Ces quelques données, multipliables à l’envi, nous démontrent que l’époque des doutes sur la réalité de la dégradation environnementale n’est plus. Certes des technologies et législations ont amélioré localement, parfois régionalement (dans des pays riches) certains problèmes. Mais dans leur ensemble, les milieux vivants sont soumis à des détériorations graves et multiples. Comment expliquer, dès lors, que ces pertes et dommages massifs ne conduisent pas à des réorientations importantes? Nous en avons déjà suggéré quelques motifs. Examinons de façon un peu plus systématique les raisons, regroupées en sept grandes catégories liées entre elles, pour lesquelles il est si difficile de réorienter les sociétés, très consommatrices de ressources naturelles et générant des émissions nocives.

Impacts probables du changement climatique - Van Gameren et al., L’adaptation au changement climatique, 2014.
Impacts probables du changement climatique - Van Gameren et al.,
L’adaptation au changement climatique, 2014.
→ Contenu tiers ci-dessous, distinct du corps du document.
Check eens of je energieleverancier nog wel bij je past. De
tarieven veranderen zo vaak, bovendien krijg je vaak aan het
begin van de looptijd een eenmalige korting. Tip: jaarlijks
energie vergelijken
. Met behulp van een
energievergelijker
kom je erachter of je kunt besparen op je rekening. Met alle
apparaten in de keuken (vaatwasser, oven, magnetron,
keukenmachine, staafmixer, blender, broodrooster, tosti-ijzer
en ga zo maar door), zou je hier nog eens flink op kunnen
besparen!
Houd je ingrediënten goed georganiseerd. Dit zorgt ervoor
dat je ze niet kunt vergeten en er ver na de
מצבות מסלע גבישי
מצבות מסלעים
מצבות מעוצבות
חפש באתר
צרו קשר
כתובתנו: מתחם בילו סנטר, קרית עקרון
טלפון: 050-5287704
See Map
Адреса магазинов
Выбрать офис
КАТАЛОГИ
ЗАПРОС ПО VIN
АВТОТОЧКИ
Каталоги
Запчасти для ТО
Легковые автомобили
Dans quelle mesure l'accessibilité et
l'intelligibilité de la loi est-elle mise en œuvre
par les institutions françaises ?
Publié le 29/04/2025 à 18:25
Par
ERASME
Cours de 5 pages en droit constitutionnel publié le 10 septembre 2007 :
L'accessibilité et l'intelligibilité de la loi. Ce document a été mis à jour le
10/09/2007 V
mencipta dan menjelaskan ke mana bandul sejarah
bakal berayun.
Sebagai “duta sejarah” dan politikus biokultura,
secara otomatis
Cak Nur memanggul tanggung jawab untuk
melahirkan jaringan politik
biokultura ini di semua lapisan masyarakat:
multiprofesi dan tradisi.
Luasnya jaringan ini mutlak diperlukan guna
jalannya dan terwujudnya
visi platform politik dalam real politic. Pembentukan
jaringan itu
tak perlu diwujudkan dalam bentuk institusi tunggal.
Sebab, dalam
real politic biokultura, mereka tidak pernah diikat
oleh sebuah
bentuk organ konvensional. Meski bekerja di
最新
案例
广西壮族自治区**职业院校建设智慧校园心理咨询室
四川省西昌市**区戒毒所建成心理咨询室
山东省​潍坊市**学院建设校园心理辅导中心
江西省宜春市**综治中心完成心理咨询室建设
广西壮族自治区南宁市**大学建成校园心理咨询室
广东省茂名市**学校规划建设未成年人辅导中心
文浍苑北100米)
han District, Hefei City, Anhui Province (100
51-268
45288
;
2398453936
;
1. DÉPENDANCE SYSTÉMIQUE AUX ÉNERGIES FOSSILES

La première est tout simplement la profondeur de notre dépendance à ces ressources et émissions. Il ne s’agit pas de réorienter seulement certaines décisions: c’est véritablement tout un système interconnecté qui est en place. Le plus frappant est la consommation considérable d’énergie fossile (pétrole, gaz, charbon) qui sous-tend presque toutes les activités économiques et sociales dans les pays riches9 . Celle-ci n’est pas seulement liée à des combustions visibles autour de nous (moteurs de voiture, chauffage) mais aussi indirectement à une foule de productions et de produits, depuis l’agriculture jusqu’aux courriels que nous envoyons.
Pour prendre un ordre de grandeur, en Belgique, les émissions moyennes par habitant·e sont d’environ une dizaine de tonnes de CO2/an, qui se répartissent à parts plus ou moins équivalentes entre le transport, le logement, l’alimentation et les biens de consommation. Il faudrait pratiquement diviser par deux ces émissions en moins de dix ans, et on se rend compte que les freins à cet égard sont partout. Ils sont liés au mode de vie, au fonctionnement économique, et sans doute avant tout aux infrastructures. Que vont devenir les infrastructures (bâtiments, usines) émettrices alors qu’elles résultent d’investissements dont on attend une rentabilité sur des années ou des décennies? Y a-t-il suffisamment de substituts bas carbone accessibles pour remplacer les technologies en place et les produits consommés? Certes, des transitions en matière d’infrastructure se sont produites dans le passé, mais sur une durée plus longue que ce qui est visé à présent et sans doute dans une moins grande ampleur.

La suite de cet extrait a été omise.